Negative Energy Norm -> This Should not work at all
The Energy Norm of the error is not monotonically decreasing, meanin that the matrix is not Positive Definite. Conjugate gradient won't garantee convergence in this case.
But in this case, it worked for some reasons. But in general, it should not work, because if the energy norm of the transformation is negative, it implies that the linear transformation is not positive semidefinite (Which means that it could be a saddle parabolic for the objective function, which doesn't have minimum). But I am confident that the matrix is symmetric IF the kernel size is odd.
Successive Blurring
Blur the same image, but 2 times.
N = 2
BoxSize= 5
BlackBox = lambda x: SuccessiveBlurr(x, boxsize=BoxSize, times=N)
Blurred = BlackBox(Matrix)
ToPlot = np.zeros((Height, Width*2, 3))
ToPlot[:, :Width, :], ToPlot[:, Width:, :] = Matrix, Blurred
plt.imshow(ToPlot)
plt.title(f"Left: Original, Right BoxBlur with Kernel Size {BoxSize}, repetition {N}")
Text(0.5, 1.0, 'Left: Original, Right BoxBlur with Kernel Size 5, repetition 2')
Analyzer = CGAnalyzer(
BlackBox,
Blurred,
np.ones(Matrix.shape)
)
EnergyNorm = []
for II, (x, r) in tqdm(enumerate(Analyzer.Generate(maxitr=2000))):
E = x - Matrix
EnergyNorm.append(
np.sum(E*BlackBox(E))
)
if r < 1e-4:
break
plt.plot(Analyzer.ResidualNorm); plt.title("The Inf norm of the Residual Vector")
plt.show()
plt.imshow(Analyzer.BestSolution); plt.title("Deblurred Image by CG")
plt.show()
plt.plot(EnergyNorm); plt.title("The Energy Norm of Error Vector ")
plt.show()
106it [00:01, 64.92it/s] Clipping input data to the valid range for imshow with RGB data ([0..1] for floats or [0..255] for integers).
this time around, $A^2 = A^TA $, $A^TA$ will always positive semi-definite (Positive definite if the boundary conditions are Dirichelet for the 2d convolution ("fill" with zeros for example)).

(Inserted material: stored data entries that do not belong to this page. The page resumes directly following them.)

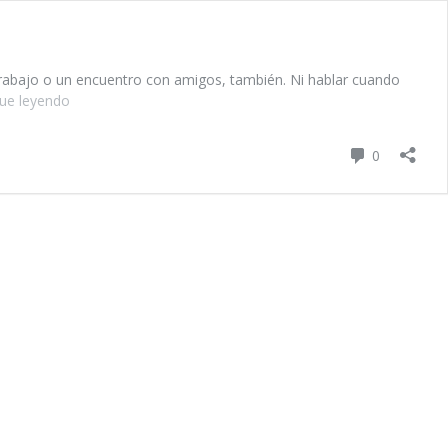
trabajo o un encuentro con amigos, también. Ni hablar cuando
gue leyendo
Origen
y
evolución
Comentar
0
histórica
de
la
cerveza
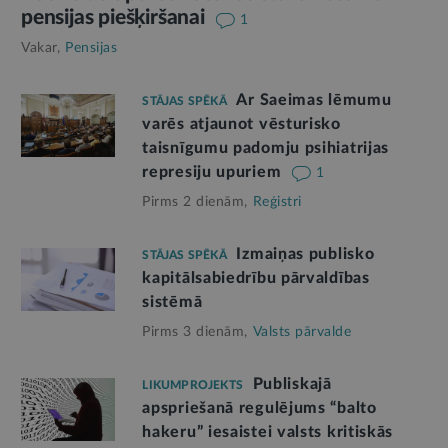
pensijas piešķiršanai
1
Vakar,
Pensijas
Ar Saeimas lēmumu
STĀJAS SPĒKĀ
varēs atjaunot vēsturisko
taisnīgumu padomju psihiatrijas
represiju upuriem
1
Pirms 2 dienām,
Reģistri
Izmaiņas publisko
STĀJAS SPĒKĀ
kapitālsabiedrību pārvaldības
sistēmā
Pirms 3 dienām,
Valsts pārvalde
Publiskajā
LIKUMPROJEKTS
apspriešanā regulējums “balto
hakeru” iesaistei valsts kritiskās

Whenever we blur the image even number of times, the CG solver will be able to minimize the energy norm of the error vector properly.
Yes, if you try N = 3, then we will have negative energy norm again.

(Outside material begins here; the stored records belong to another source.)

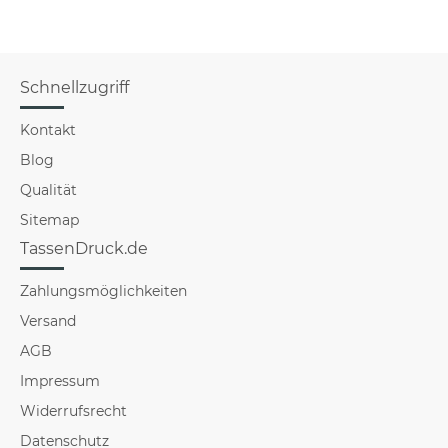
Schnellzugriff
Kontakt
Blog
Qualität
Sitemap
TassenDruck.de
Zahlungsmöglichkeiten
Versand
AGB
Impressum
Widerrufsrecht
Datenschutz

Observe the smooth decay of the energy norm.
Instead of solving the first problem directly, we make use of the fact that $A$ is symmetric (Odd sized kernel), and then interpret $A$ as double blurring.

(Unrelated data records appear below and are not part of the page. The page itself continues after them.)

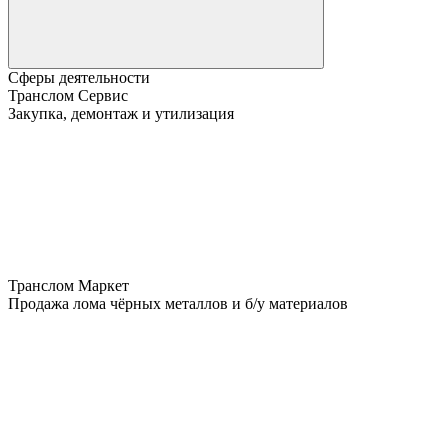
Сферы деятельности
Транслом Сервис
Закупка, демонтаж и утилизация
Транслом Маркет
Продажа лома чёрных металлов и б/у материалов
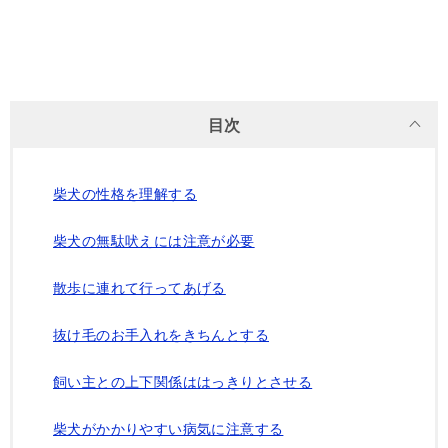
目次
柴犬の性格を理解する
柴犬の無駄吠えには注意が必要
散歩に連れて行ってあげる
抜け毛のお手入れをきちんとする
飼い主との上下関係ははっきりとさせる
柴犬がかかりやすい病気に注意する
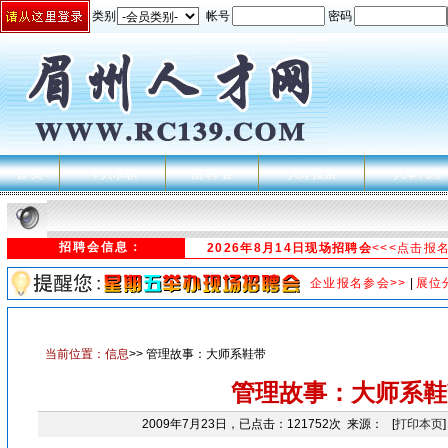
类别
帐号
密码
首 页
个人求职
招 聘 会
人才搜索
人事代理
招聘会信息：
2026年8月14日现场招聘会
<<<点击报
企业报名参会>>
|
展位
当前位置：
信息
>> 管理故事：大师系鞋带
管理故事：大师系鞋
2009年7月23日，已点击：121752次 来源： [
打印本页
]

Now we have a deblurr algorithm that works for all odd kernel size.
BoxSize = 5
N = 5
Blurred = SuccessiveBlurr(Matrix, boxsize=BoxSize, times=N)
BlackBox = lambda x: SuccessiveBlurr(x, boxsize=BoxSize, times=N if N%2==0 else N + 1)
RHS = Blurred if N%2 == 0 else BoxBlur(Blurred, boxsize=BoxSize)
ToPlot = np.zeros((Height, Width*2, 3))
ToPlot[:, :Width, :], ToPlot[:, Width:, :] = Matrix, Blurred
plt.imshow(ToPlot)
plt.title(f"Left: Original, Right BoxBlur with Kernel Size {BoxSize}, Repetition {N}")
plt.show()
Analyzer = CGAnalyzer(
BlackBox,
RHS,
np.ones(Matrix.shape)
)
EnergyNorm = []
for II, (x, r) in tqdm(enumerate(Analyzer.Generate(maxitr=2000))):
E = x - Matrix
EnergyNorm.append(
np.sum(E*BlackBox(E))
)
if r < 1e-4:
break
plt.imshow(Analyzer.BestSolution); plt.title("Deblurred Image by CG")
plt.show()
plt.plot(EnergyNorm); plt.title("The Energy Norm of Error Vector ")
plt.show()
106it [00:04, 21.73it/s] Clipping input data to the valid range for imshow with RGB data ([0..1] for floats or [0..255] for integers).
We have another problem, the matrix is just too porly conditioned at this point, and the recovered image satisfied the equation but it's impossible to get back the original because the blurring is too aggressive.